Vor den zunächst schockierten Gästen setzen Martha und George ihren seit Jahren andauernden Ehekrieg fort und versuchen sich in verschiedenen Szenen an Demütigungen zu übertreffen. Mit steigendem Alkoholpegel sinkt gleichzeitig das Niveau jenes Psychoduells von Stunde zu Stunde und entgegen ihren Willens, geraten auch die Nick und seine Süsse mitten hinein in die perversen Spielchen ihrer Gastgeber. Auch bei ihnen offenbart sich das bröckelige Fundament, auf welchem die Ehe aufgebaut ist und die Zuschauer erhaschen mehr und mehr einen Blick hinter ihre gut- bürgerliche Fassade.
Während dessen haben sich Martha und George bereits offen den Krieg erklärt und versuchen sich schonungslos und auf jede erdenkliche Art und Weise zu vernichten. Vorallem Nick wird hierbei von Martha als ein Mittel zum Zweck missbraucht, während dank George die Welt seiner Süssen allmählich zusammenbricht.

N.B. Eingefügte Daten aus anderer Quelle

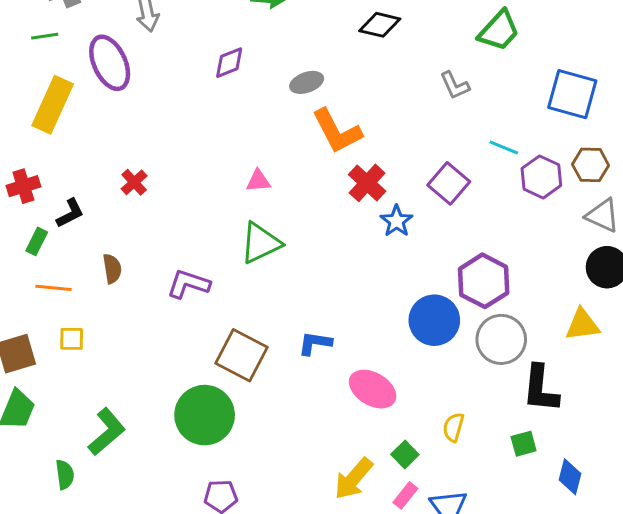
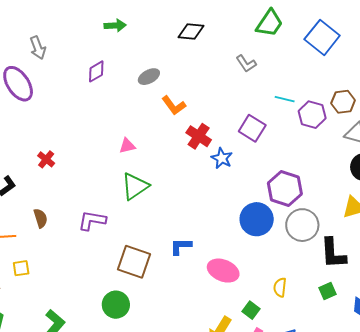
blue square: (572, 94) -> (322, 37), moved, turned 32
orange L-shape: (337, 131) -> (174, 105), size x0.7
green circle: (205, 415) -> (116, 305), size x0.7

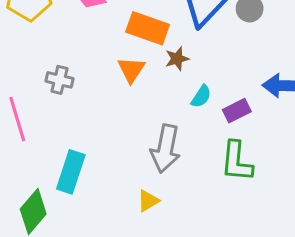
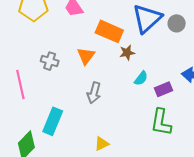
orange triangle: (131, 70) -> (86, 56), moved
gray arrow: (165, 149) -> (94, 93), moved, size x0.7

Spätestens in der zweiten Hälfte des Stücks fallen alle Hemmungen und jegliche Konventionen verabschieden sich. Der Abend gerät nun vollständig ausser Kontrolle und das Trommelfell des Zuschauers wird auf eine harte Probe gestellt.  
Mit einem letzten Spiel, welches das Geheimnis um die Existenz eines mysteriösen Sohnes aufdeckt, werden nun vollends alle über die Jahre aufgestauten Emotionen und Aggressionen Marthas und Georges freigesetzt, bis endgültig ein Sieger feststeht.













Auch vor tätlichen Übergriffen gegenüber seiner Frau
macht George (Gilles Tschudi) nicht Halt.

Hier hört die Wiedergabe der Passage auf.